1. Water ring Vacuum Pump
The pump is shown in Figure 10-30. The outer housing 1 is eccentrically equipped with an impeller on which radial blades 2 are arranged. The pump is filled with about half volume of water, and when it rotates, a water ring 3 is formed. The water breaker acts as a liquid seal, and forms many sealed chambers of different sizes with the blades. When the chamber increases, the gas is sucked in from the inlet 4; when the chamber decreases, the gas is discharged from the outlet 5.
The ultimate pressure that the water ring vacuum ticket can cause is about 83.4xl03Pa, and it can also be used as a blower, but the resulting surface pressure does not exceed 98.07x103Pa. When the pumped gas does not come into contact with water, the pump can be filled with other liquids, so it is also called a liquid ring Vacuum Pump.
This type of pump has a simple and compact structure, is easy to manufacture and maintain, has no mechanical friction in the rotating part, has a long service life, and is reliable in operation. It is suitable for pumping gas containing liquid by hand, especially when pumping corrosive or explosive gas.
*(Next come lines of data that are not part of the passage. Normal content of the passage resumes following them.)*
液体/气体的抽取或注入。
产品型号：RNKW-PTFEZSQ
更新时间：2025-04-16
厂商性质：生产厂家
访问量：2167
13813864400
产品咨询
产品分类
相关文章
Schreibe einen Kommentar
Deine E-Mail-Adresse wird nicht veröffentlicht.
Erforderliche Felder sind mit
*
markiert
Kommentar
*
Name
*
But the efficiency is very low, about 30%~50%, and the degree of vacuum that can be caused is limited by the temperature of the water in the pump body.
2. Jet pump
The jet pump uses the principle of mutual conversion between static pressure energy and kinetic energy when the fluid flows to suck and send fluid. It can not only suck and send gas by hand, but also suck and send liquid by hand. In chemical production, jet pumps are often used to pump air to generate vacuum, so they are also called jet Vacuum Pumps.
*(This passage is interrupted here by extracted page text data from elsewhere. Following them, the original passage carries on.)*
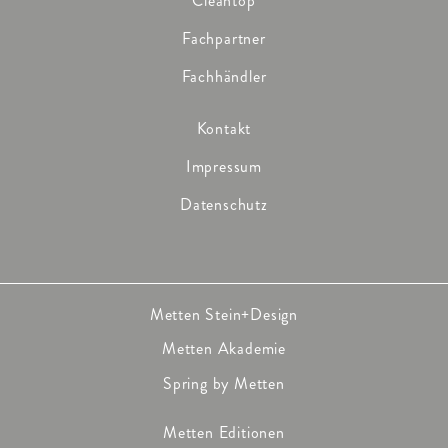
Cleantop
Fachpartner
Fachhändler
Kontakt
Impressum
Datenschutz
Metten Stein+Design
Metten Akademie
Spring by Metten
Metten Editionen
The working fluid of jet pump can be steam or liquid. Figure 10-31 shows the steam jet pump. The working steam is ejected from the nozzle 3 at a high speed under high pressure. During the ejection process, the static pressure energy of the steam is transformed into kinetic energy to generate a low pressure, and the gas is inhaled. The inhaled gas mixes with steam and enters the diffuser tube 5, the velocity gradually decreases, the compression increases accordingly, and then it is discharged from the pressure outlet 6.
The jet pump is simple and compact in structure and has no moving parts. However, the efficiency is very low and the steam consumption is large, so it is generally used as a Vacuum Pump instead of a conveying device. Since the transported fluid is mixed with the working fluid, its application range is limited to a certain extent. If several jet pumps are used in series, a higher vacuum degree can be obtained. Shown in Figure 10_32 is a three-stage steam jet pump. The working steam 10 and the gas inhaled by the gas suction port 11 enter the first-stage ejector pump 1 through the condenser.
2. To condense the plain steam, the gas enters the second-stage jet pump 3, and then passes through the condenser 4, the third-stage jet case 5. and the condenser 6 in sequence, and finally is discharged by the jet pump 7. The auxiliary jet pump 8 is connected in parallel with the main jet pump to increase the starting speed. When the system reaches the specified vacuum, the auxiliary jet pump can be cut off from the line. The condensate and cooling water in each condenser flow into the tank.